*** MATERIAL SHOWN

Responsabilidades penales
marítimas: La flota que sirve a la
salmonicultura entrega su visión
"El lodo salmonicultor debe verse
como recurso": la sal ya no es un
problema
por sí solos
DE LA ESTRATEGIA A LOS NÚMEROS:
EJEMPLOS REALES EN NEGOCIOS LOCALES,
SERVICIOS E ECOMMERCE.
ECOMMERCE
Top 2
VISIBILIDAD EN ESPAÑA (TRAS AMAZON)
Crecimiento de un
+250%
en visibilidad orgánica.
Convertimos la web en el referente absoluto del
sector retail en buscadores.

******
*** MATERIAL SHOWN

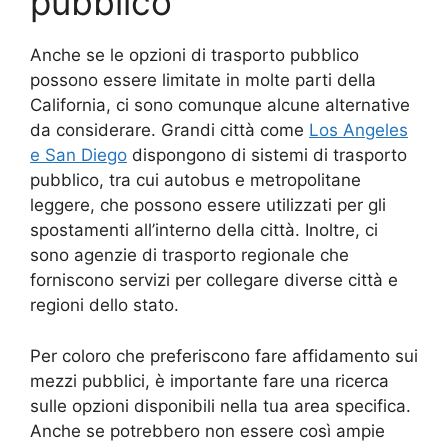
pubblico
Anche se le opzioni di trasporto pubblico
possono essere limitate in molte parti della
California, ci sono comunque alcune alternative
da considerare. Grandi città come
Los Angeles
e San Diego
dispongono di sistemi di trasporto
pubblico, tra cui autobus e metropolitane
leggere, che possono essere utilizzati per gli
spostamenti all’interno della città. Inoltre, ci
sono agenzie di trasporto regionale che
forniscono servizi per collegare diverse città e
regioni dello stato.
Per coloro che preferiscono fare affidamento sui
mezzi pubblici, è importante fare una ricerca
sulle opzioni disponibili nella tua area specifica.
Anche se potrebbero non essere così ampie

******
*** MATERIAL SHOWN

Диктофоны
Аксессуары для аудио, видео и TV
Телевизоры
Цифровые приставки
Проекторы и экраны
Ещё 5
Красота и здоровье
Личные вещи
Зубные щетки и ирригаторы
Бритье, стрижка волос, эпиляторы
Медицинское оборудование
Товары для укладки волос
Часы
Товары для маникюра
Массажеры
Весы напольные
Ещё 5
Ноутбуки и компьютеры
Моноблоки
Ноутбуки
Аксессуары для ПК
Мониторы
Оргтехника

******

■ **WORK TO COMPLETE**
Given the records above, restate word for word only the lines starting at the one with "Anche se le opzioni di trasporto pubblico" and ending at the one with "Anche se potrebbero non essere così ampie".

■ **OUTPUT**
Anche se le opzioni di trasporto pubblico
possono essere limitate in molte parti della
California, ci sono comunque alcune alternative
da considerare. Grandi città come
Los Angeles
e San Diego
dispongono di sistemi di trasporto
pubblico, tra cui autobus e metropolitane
leggere, che possono essere utilizzati per gli
spostamenti all’interno della città. Inoltre, ci
sono agenzie di trasporto regionale che
forniscono servizi per collegare diverse città e
regioni dello stato.
Per coloro che preferiscono fare affidamento sui
mezzi pubblici, è importante fare una ricerca
sulle opzioni disponibili nella tua area specifica.
Anche se potrebbero non essere così ampie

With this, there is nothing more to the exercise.